In May 2003, I left News.com to become an analyst for JupiterResearch (now merged with Forrester). About the same time, my growing daughter took over that front room, and I moved down into the dusty, cricket-infested basement. But there were sliding doors leading into the basement. For most of my basement tenure, I shared space with floppy-eared bunny Daisy. When work got too hectic, or unbearable, I let her run around the backyard.
My family relocated to San Diego in October 2007. Our two-bedroom apartment is beautiful, but it’s one bedroom short for an office. So I work from a fold-up desk in the living room. It’s a hectic area and should be distracting, but I just tune out everything. I’m focused when working, and I kind of like being at the center room of household activity.
In early April, just weeks before my layoff as editor of eWEEK Apple Watch and Microsoft Watch, I downsized my desk. I eyed and pined for the hideaway desk more than six months earlier. Pier 1 Imports calls it the Casabelle Mail Center. I call it home. A little table folds out, where I work.
If you click the link to James’ office (see first paragraph), you’ll see that he uses a MacBook. So did I, before switching to the Sony VAIO VGN-Z590 in January. I chose the laptop for its better hardware than the MacBook and Windows 7 delivers. The Z590 comes with 2.4GHz Intel Core 2 Duo processor, 13.1-inch LED backlit display with 1,600-by-900 resolution, 256MB nVidia GeForce 9300M GS graphics, 3GB of DDR3 memory, 320GB hard drive (5400 rpm), dual-layer DVD burner, fingerprint reader, WiFi and Sprint 3G modem. I fault Apple for not shipping light notebooks with higher-resolution displays.

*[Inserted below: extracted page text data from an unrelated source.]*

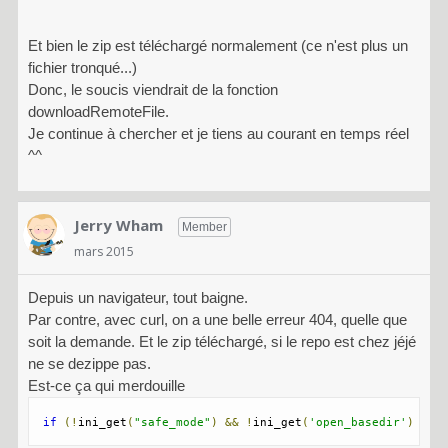
Et bien le zip est téléchargé normalement (ce n'est plus un
fichier tronqué...)
Donc, le soucis viendrait de la fonction
downloadRemoteFile.
Je continue à chercher et je tiens au courant en temps réel
^^
Jerry Wham
Member
mars 2015
Depuis un navigateur, tout baigne.
Par contre, avec curl, on a une belle erreur 404, quelle que
soit la demande. Et le zip téléchargé, si le repo est chez jéjé
ne se dezippe pas.
Est-ce ça qui merdouille
if
(!
ini_get
(
"safe_mode"
)
&&
!
ini_get
(
'open_basedir'
)
)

I write most of my blog posts from the Casabelle Mail Center, which is delightfully compact. I like the closeness it brings to the laptop and Bose speakers. Occasionally I work out of the office, either using WiFi or the Sprint modem.
I print to an Epson Artisan 700. I highly recommend the 700 over the bulky 800. Most people won’t need the fax. The 700’s copying and scanning capabilities are excellent, and the photo printing is stupendous. It’s a WiFi printer that easily sets up on the home network.

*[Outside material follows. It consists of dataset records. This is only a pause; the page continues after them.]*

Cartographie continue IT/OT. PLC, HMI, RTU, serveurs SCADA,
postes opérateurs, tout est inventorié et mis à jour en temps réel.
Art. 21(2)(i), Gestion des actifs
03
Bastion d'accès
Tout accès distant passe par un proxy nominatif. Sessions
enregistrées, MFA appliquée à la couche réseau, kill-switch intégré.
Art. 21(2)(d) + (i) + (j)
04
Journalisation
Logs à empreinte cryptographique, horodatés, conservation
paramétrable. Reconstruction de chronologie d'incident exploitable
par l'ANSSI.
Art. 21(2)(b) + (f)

AT&T provides 18Mbit DSL. We are AT&T U-verse subscribers. The IPTV service uses Microsoft Mediaroom software. The Internet is fast and reliable and the IPTV packs simply the best user guide and DVR I’ve used anywhere. As a U-verse subscriber, I get free AT&T WiFi at Starbucks and other places where the service is offered.
My mobile office and vocal communicator is the Nokia N97, which I just started using June 12. The N97 ends several months using no smartphone. I sold my beloved N96 to help finance the cost of buying the N97. My last smartphone was the iPhone 3G. I love Apple’s App Store, but not the iPhone. There are too many dropped calls where I live, too many people complain about audio fidelity (“What did you say?”) and the battery life is insufficient to support the device’s capabilities.
That’s a brief introduction to my work space. What’s in your office?